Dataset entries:
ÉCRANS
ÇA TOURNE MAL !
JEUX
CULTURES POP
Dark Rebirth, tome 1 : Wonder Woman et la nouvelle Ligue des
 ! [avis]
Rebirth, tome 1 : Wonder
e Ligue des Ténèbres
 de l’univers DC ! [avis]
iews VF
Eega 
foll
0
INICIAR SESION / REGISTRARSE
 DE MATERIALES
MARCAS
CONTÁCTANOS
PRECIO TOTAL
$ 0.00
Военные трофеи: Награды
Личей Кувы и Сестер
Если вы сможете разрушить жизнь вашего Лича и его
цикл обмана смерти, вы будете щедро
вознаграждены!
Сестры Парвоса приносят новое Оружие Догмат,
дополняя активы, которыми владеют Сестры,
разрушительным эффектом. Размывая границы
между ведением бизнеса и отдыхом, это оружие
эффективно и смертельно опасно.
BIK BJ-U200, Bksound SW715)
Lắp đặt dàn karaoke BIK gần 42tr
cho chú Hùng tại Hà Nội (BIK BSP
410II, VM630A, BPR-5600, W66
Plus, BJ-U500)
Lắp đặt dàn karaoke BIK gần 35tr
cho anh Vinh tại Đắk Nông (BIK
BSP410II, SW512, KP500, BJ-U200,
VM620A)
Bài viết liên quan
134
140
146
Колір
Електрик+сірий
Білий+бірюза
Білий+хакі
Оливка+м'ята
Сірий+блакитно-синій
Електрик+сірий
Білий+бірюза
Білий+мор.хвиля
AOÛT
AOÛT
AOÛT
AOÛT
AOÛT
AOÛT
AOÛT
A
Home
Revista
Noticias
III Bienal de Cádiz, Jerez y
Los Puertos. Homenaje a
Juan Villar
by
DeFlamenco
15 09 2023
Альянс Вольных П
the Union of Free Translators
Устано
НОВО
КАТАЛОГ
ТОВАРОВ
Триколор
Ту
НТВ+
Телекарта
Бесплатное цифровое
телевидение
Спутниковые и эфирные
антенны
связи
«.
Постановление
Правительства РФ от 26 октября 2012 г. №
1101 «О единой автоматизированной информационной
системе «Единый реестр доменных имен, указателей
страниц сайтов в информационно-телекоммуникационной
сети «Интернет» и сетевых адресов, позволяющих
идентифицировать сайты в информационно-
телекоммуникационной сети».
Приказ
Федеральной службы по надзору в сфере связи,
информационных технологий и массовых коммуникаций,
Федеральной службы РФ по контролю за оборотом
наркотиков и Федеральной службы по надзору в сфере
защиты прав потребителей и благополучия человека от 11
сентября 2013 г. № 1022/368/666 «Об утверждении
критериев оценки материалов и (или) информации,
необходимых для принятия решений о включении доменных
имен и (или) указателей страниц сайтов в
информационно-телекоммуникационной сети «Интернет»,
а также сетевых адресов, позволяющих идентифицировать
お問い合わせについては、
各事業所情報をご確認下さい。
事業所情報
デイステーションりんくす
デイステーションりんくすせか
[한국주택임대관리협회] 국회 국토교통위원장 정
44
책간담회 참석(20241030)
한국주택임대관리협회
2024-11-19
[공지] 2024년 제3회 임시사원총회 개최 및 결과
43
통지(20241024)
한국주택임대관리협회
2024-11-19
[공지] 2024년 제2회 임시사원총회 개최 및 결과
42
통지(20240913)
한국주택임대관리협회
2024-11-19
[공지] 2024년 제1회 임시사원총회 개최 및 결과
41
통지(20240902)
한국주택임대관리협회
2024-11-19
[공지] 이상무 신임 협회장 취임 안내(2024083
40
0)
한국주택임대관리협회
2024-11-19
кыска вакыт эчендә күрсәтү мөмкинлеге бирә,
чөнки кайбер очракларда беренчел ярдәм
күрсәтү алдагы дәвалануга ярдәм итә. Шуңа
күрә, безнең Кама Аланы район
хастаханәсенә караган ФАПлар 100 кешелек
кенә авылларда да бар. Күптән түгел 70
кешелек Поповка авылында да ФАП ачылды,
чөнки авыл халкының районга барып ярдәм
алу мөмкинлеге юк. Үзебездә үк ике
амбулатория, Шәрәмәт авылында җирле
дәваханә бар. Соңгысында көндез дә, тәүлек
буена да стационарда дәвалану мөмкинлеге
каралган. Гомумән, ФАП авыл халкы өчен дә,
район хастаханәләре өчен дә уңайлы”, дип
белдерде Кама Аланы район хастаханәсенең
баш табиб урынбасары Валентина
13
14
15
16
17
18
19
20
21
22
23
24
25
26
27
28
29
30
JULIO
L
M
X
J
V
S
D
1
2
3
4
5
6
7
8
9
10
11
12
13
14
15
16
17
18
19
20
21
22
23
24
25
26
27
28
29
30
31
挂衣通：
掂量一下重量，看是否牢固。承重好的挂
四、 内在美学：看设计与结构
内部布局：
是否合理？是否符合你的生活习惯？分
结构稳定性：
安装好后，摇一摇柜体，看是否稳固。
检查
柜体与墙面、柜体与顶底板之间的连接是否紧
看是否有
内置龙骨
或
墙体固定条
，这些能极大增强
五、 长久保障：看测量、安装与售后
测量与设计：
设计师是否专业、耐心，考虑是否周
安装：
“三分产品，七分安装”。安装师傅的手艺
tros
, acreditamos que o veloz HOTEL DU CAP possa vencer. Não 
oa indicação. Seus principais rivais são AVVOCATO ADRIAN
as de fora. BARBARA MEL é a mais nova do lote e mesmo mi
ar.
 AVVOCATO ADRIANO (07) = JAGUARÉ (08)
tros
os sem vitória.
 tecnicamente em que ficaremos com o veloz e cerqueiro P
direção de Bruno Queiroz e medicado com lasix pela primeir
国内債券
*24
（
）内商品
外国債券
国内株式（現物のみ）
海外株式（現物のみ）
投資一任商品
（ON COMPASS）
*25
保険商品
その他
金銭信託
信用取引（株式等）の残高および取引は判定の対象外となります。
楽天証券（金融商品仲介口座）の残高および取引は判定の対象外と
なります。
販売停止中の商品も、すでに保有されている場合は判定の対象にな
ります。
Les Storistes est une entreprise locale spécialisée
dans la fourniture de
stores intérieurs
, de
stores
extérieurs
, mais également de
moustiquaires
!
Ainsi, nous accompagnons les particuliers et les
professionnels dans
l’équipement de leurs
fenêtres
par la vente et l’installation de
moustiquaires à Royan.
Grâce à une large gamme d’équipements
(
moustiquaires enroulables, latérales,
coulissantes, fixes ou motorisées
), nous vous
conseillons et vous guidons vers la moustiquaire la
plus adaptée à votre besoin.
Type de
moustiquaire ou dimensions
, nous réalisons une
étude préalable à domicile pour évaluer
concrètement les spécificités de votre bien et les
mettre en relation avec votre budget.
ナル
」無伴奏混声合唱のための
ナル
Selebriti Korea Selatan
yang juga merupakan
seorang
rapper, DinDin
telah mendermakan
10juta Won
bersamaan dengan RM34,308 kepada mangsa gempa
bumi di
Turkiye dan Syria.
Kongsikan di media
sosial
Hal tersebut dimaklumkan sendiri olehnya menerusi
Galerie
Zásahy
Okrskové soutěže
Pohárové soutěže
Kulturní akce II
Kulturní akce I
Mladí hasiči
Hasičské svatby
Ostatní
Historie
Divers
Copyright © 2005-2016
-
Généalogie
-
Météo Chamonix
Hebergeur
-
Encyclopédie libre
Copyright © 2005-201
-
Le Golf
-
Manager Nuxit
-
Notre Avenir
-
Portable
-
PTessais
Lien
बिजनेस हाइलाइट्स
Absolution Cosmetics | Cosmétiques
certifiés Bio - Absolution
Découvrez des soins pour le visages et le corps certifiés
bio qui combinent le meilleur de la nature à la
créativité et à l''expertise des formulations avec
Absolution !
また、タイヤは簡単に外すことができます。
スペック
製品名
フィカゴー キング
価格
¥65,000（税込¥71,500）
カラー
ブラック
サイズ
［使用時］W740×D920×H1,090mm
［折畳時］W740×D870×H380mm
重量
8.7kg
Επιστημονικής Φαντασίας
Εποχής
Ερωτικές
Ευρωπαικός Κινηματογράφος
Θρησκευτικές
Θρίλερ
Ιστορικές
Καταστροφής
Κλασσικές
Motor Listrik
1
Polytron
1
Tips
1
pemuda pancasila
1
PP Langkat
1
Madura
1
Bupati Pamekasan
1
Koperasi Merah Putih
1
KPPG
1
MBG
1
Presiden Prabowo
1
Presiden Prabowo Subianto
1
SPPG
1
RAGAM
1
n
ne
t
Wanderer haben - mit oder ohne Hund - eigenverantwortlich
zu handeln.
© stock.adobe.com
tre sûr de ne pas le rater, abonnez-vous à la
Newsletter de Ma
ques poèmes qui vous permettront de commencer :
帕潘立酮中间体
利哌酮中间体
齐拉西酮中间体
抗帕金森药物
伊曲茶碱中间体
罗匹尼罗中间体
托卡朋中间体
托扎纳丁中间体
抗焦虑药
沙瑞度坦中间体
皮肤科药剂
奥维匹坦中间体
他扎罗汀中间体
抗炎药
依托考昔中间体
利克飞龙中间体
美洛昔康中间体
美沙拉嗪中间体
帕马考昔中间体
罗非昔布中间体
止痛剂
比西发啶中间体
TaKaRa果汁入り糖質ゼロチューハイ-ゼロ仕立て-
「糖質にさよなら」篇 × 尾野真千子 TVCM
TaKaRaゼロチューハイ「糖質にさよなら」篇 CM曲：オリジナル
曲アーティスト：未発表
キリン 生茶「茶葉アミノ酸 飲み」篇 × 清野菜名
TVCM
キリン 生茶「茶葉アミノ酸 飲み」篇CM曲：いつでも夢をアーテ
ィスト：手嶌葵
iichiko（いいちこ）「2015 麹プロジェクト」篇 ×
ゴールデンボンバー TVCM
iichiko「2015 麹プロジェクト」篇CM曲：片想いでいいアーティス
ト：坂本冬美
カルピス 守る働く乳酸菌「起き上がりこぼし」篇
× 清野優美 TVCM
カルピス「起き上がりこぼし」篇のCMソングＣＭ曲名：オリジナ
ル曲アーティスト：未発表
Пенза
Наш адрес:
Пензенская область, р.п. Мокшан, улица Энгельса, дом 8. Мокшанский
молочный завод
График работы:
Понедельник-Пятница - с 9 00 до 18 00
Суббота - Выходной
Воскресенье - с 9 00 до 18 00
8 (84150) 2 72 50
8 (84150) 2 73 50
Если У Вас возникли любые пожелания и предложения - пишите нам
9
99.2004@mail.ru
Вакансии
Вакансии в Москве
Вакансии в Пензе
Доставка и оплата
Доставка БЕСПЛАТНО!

» Prompt:
Please write out exactly the lines from the start of the data through the line that contains "BIK BJ-U200, Bksound SW715)", both ends included, and nothing else.

» Response to the task:
ÉCRANS
ÇA TOURNE MAL !
JEUX
CULTURES POP
Dark Rebirth, tome 1 : Wonder Woman et la nouvelle Ligue des
 ! [avis]
Rebirth, tome 1 : Wonder
e Ligue des Ténèbres
 de l’univers DC ! [avis]
iews VF
Eega 
foll
0
INICIAR SESION / REGISTRARSE
 DE MATERIALES
MARCAS
CONTÁCTANOS
PRECIO TOTAL
$ 0.00
Военные трофеи: Награды
Личей Кувы и Сестер
Если вы сможете разрушить жизнь вашего Лича и его
цикл обмана смерти, вы будете щедро
вознаграждены!
Сестры Парвоса приносят новое Оружие Догмат,
дополняя активы, которыми владеют Сестры,
разрушительным эффектом. Размывая границы
между ведением бизнеса и отдыхом, это оружие
эффективно и смертельно опасно.
BIK BJ-U200, Bksound SW715)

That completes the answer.